A Treatise on 1 Corinthians 14:34-35

Let the women keep silence in the churches: for it is not permitted unto them to speak; but let them be in subjection, as also saith the law. And if they would learn anything, let them ask their own husbands at home: for it is shameful for a woman to speak in the church (1 Corinthians 14:34-35).

1 Corinthians 14:34-35 has engendered controversy for years. What does it mean? Does it require complete and absolute silence? What does Paul mean that the “law also says” these things? What, precisely, is Paul referring to as “the church”?

When the answers to these questions are usually considered, they are done so assuming that Paul is speaking primarily about good and proper order within the church, and therefore the answers to the question must primarily involve “church matters.”

Based in the context, there is no doubt that Paul does have proper order within the assembly in mind. But what does a woman speaking in church have to do with proper order in the assembly?

To answer this question, let us consider God’s intentions for the roles of men and women.

We gain understanding from two passages: 1 Corinthians 11:3; 7-10 and 1 Timothy 2:11-15:

But I would have you know, that the head of every man is Christ; and the head of the woman is the man; and the head of Christ is God…For a man indeed ought not to have his head veiled, forasmuch as he is the image and glory of God: but the woman is the glory of the man. For the man is not of the woman; but the woman of the man: for neither was the man created for the woman; but the woman for the man: for this cause ought the woman to have a sign of authority on her head, because of the angels.

Let a woman learn in quietness with all subjection. But I permit not a woman to teach, nor to have dominion over a man, but to be in quietness. For Adam was first formed, then Eve; and Adam was not beguiled, but the woman being beguiled hath fallen into transgression: but she shall be saved through her child-bearing, if they continue in faith and love and sanctification with sobriety.

1 Corinthians 11:3; 7-10 and 1 Timothy 2:11-15 explicitly refer to creation in Genesis 2 for the basis of the relationship. Adam was formed, then Eve; Eve was made for Adam from Adam’s rib (Genesis 2:18-23). Eve was deceived and compelled her husband to eat (Genesis 3:6).

All of these passages help us to understand that God does have a divine hierarchy in mind as elaborated in 1 Corinthians 11:3: God -> Christ -> man/husband -> woman/wife. This hierarchy exists on the basis of authority and primacy. Man came before woman, and woman was made for man. Woman sinned and led man into sin.

This reasoning is powerful, and it means that we do not have the right to cavalierly cast off what Paul commands in 1 Corinthians 14:34-35 (or, for that matter, 1 Corinthians 11 or 1 Timothy 2) as if it were “cultural.” The reasons go back to the creation and the order that God has established.

These are the general principles on account of which women must learn “in all quietness,” so that they do not “usurp authority” (1 Timothy 2:11-12).
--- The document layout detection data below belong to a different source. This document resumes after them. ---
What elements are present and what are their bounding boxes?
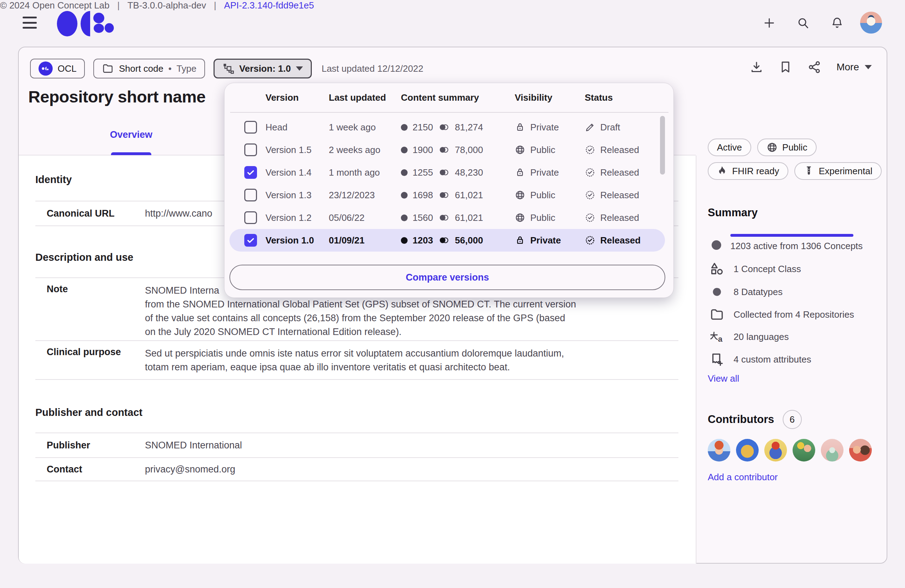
footer: © 2024 Open Concept Lab | TB-3.0.0-alpha… xyxy=(0,0,905,11)
clinical-purpose-label: Clinical purpose xyxy=(47,347,145,358)
publisher-heading: Publisher and contact xyxy=(35,407,143,418)
seal-check-icon xyxy=(585,212,595,223)
version-table-header: Version Last updated Content summary Vis… xyxy=(224,83,673,112)
publisher-value: SNOMED International xyxy=(145,439,242,452)
summary-item-label: 20 languages xyxy=(734,331,789,342)
add-contributor-link[interactable]: Add a contributor xyxy=(708,472,778,483)
version-dropdown-panel: Version Last updated Content summary Vis… xyxy=(224,83,674,298)
menu-icon[interactable] xyxy=(23,17,37,29)
contributor-avatar[interactable] xyxy=(764,439,787,461)
status-chip-public[interactable]: Public xyxy=(757,138,817,156)
seal-check-icon xyxy=(585,144,595,155)
version-updated: 01/09/21 xyxy=(329,235,401,246)
search-icon[interactable] xyxy=(797,16,810,30)
version-row-1-2[interactable]: Version 1.2 05/06/22 1560 61,021 Public … xyxy=(224,206,673,229)
folder-icon xyxy=(710,307,724,322)
status-chip-experimental[interactable]: Experimental xyxy=(794,162,882,180)
last-updated-text: Last updated 12/12/2022 xyxy=(322,63,424,74)
share-button[interactable] xyxy=(807,60,822,74)
row-checkbox[interactable] xyxy=(244,143,257,156)
dot-icon xyxy=(710,284,724,299)
globe-icon xyxy=(515,212,526,223)
concepts-dot-icon xyxy=(711,240,721,250)
contributor-avatar[interactable] xyxy=(736,439,759,461)
status-chip-fhir-ready[interactable]: FHIR ready xyxy=(708,162,788,180)
contact-value: privacy@snomed.org xyxy=(145,463,235,476)
tab-overview[interactable]: Overview xyxy=(93,129,169,140)
globe-icon xyxy=(515,144,526,155)
version-updated: 2 weeks ago xyxy=(329,144,401,155)
lock-icon xyxy=(515,235,526,246)
version-row-1-5[interactable]: Version 1.5 2 weeks ago 1900 78,000 Publ… xyxy=(224,138,673,161)
more-chevron-down-icon xyxy=(865,65,872,69)
contributor-avatar[interactable] xyxy=(849,439,872,461)
row-checkbox[interactable] xyxy=(244,211,257,224)
repo-chip-bullet: • xyxy=(168,63,171,74)
version-row-1-4[interactable]: Version 1.4 1 month ago 1255 48,230 Priv… xyxy=(224,161,673,184)
version-row-1-3[interactable]: Version 1.3 23/12/2023 1698 61,021 Publi… xyxy=(224,184,673,206)
status-cell: Released xyxy=(585,235,673,246)
mappings-icon xyxy=(438,168,450,177)
row-checkbox[interactable] xyxy=(244,121,257,133)
version-row-head[interactable]: Head 1 week ago 2150 81,274 Private Draf… xyxy=(224,116,673,138)
row-checkbox-checked[interactable] xyxy=(244,166,257,179)
status-chip-active[interactable]: Active xyxy=(708,138,751,156)
view-all-link[interactable]: View all xyxy=(708,373,739,384)
row-checkbox[interactable] xyxy=(244,189,257,201)
version-name: Head xyxy=(265,122,329,133)
contributor-avatar[interactable] xyxy=(708,439,730,461)
visibility-cell: Public xyxy=(515,190,585,201)
contributor-avatar[interactable] xyxy=(792,439,815,461)
dropdown-scrollbar[interactable] xyxy=(660,116,665,174)
notifications-bell-icon[interactable] xyxy=(830,16,844,30)
repo-chip[interactable]: Short code • Type xyxy=(93,59,205,78)
description-heading: Description and use xyxy=(35,252,133,263)
concepts-dot-icon xyxy=(401,237,408,244)
col-last-updated: Last updated xyxy=(329,92,401,103)
public-chip-label: Public xyxy=(782,142,807,153)
active-chip-label: Active xyxy=(717,142,742,153)
more-button[interactable]: More xyxy=(837,62,872,73)
mappings-icon xyxy=(438,213,450,222)
globe-icon xyxy=(767,142,778,153)
summary-heading: Summary xyxy=(708,206,757,219)
clinical-purpose-row: Clinical purpose Sed ut perspiciatis und… xyxy=(35,341,678,380)
visibility-cell: Public xyxy=(515,212,585,223)
user-avatar[interactable] xyxy=(860,12,882,33)
bookmark-button[interactable] xyxy=(778,60,792,74)
add-icon[interactable] xyxy=(762,16,776,30)
bookmark-plus-icon xyxy=(710,352,724,367)
version-tree-icon xyxy=(222,63,234,74)
version-selector-chip[interactable]: Version: 1.0 xyxy=(214,59,312,78)
footer-api-link[interactable]: API-2.3.140-fdd9e1e5 xyxy=(224,0,314,11)
compare-versions-button[interactable]: Compare versions xyxy=(229,265,665,290)
download-button[interactable] xyxy=(749,60,764,74)
version-row-1-0-selected[interactable]: Version 1.0 01/09/21 1203 56,000 Private… xyxy=(224,229,673,252)
check-icon xyxy=(246,236,255,245)
owner-chip-label: OCL xyxy=(58,63,76,74)
version-updated: 05/06/22 xyxy=(329,212,401,223)
repo-chip-shortcode: Short code xyxy=(119,63,164,74)
mappings-icon xyxy=(438,123,450,132)
summary-item-label: 8 Datatypes xyxy=(734,287,783,298)
owner-chip[interactable]: OCL xyxy=(30,59,85,78)
pencil-icon xyxy=(585,122,595,133)
concepts-dot-icon xyxy=(401,169,408,176)
content-summary-cell: 1900 78,000 xyxy=(401,144,515,155)
concepts-dot-icon xyxy=(401,124,408,131)
visibility-cell: Private xyxy=(515,235,585,246)
version-updated: 1 week ago xyxy=(329,122,401,133)
seal-check-icon xyxy=(585,235,595,246)
summary-item-label: 1 Concept Class xyxy=(734,264,801,274)
svg-text:a: a xyxy=(718,334,722,344)
row-checkbox-checked[interactable] xyxy=(244,234,257,247)
version-name: Version 1.4 xyxy=(265,167,329,178)
contributor-avatar[interactable] xyxy=(821,439,843,461)
version-name: Version 1.3 xyxy=(265,190,329,201)
version-updated: 1 month ago xyxy=(329,167,401,178)
visibility-cell: Public xyxy=(515,144,585,155)
summary-item-custom-attributes: 4 custom attributes xyxy=(710,352,811,367)
shapes-icon xyxy=(710,262,724,276)
concepts-dot-icon xyxy=(401,147,408,153)
ocl-logo[interactable] xyxy=(57,10,117,38)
In this limited sense, all men have “authority” over all women, because it is not “usurping authority” for a man to get up and teach women in the church (cf. 1 Timothy 3:15), but it would be for a woman to get up and teach a man. We can also observe that the logic in 1 Corinthians 11:3-12 demands that all men and all women are under discussion in that passage, not just husbands and wives, because what is true of Adam and Eve is true of all men and women, respectively.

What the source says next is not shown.